I get to write C++, Python, SQL, and PHP in the same day, if they're the right
tools for the task at hand.

My changes are available to customers 30 minutes after finishing them.

An active and excited community of users:
<http://search.twitter.com/search?q=imvu>

We're a large and growing virtual goods economy and virtual world.

------
ciscoriordan
The company I interned for this summer, Panjiva, is hiring a web app developer
in Cambridge, MA (<http://panjiva.com/jobs>). Their app uses Ruby on Rails,
but experience with it isn't a necessity. It's a good place to work for if you
like it when your development work immediately affects your company's revenue.

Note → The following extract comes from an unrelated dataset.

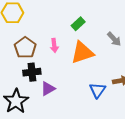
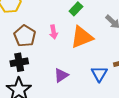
black cross: (32, 72) -> (19, 62), moved
purple triangle: (48, 89) -> (61, 75), moved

Right now the 3 person development team includes an MIT PhD candidate, an MIT
grad who founded a startup with a successful exit to VMWare, and a
CMU/Stanford alum who recently quit Powerset/Microsoft.

------
DrewHintz
Want to noticeably reduce the world's energy usage?

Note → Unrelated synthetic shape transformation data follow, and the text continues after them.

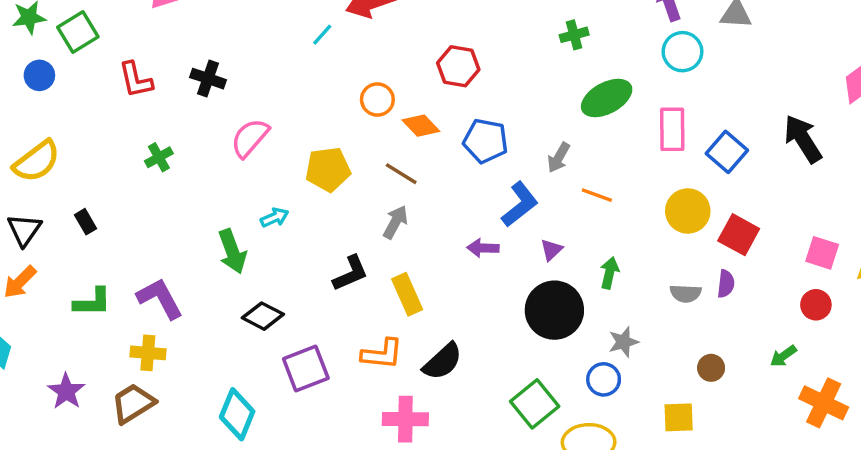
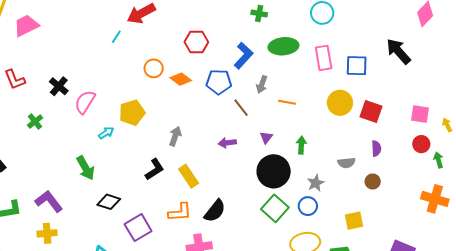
green cross: (574, 35) -> (259, 13), turned 35
black cross: (208, 79) -> (59, 86), moved, turned 30
green ellipse: (607, 98) -> (283, 46), turned 32
blue square: (727, 152) -> (357, 66), turned -30
brown line: (401, 174) -> (241, 108), moved, turned 30
blue L-shape: (520, 204) -> (244, 56), moved
cyan arrow: (275, 217) -> (106, 133), moved
purple semicircle: (726, 284) -> (376, 148), moved
gray semicircle: (686, 293) -> (346, 163), moved
green arrow: (783, 356) -> (438, 160), moved, turned 119
brown circle: (711, 368) -> (373, 182), moved
green square: (535, 404) -> (275, 208), moved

Austin-based Green Revolution Cooling (my friend's startup) is looking for a
software engineer. They have created a very efficient cooling system for data
centers. The startup has two mechanical engineers that have built a prototype
that is getting awesome results. You'd be the main software person.
<http://grcooling.com/> Feel free to email me at drew@overt.org or
christiaan.best@grcooling.com

------
brown9-2
We have close to two dozen (!) openings for software engineers in Santa
Barbara, San Francisco, and Hoboken, NJ:

<http://www.citrixonline.com/careers.tmpl>

If interested, contact me at msbcode at gmail and I will see about referring
you.

------
koenbok
Sofa is hiring coders (Obj-C/Obj-J/Python) or ui designers for fulltime
positions in Amsterdam.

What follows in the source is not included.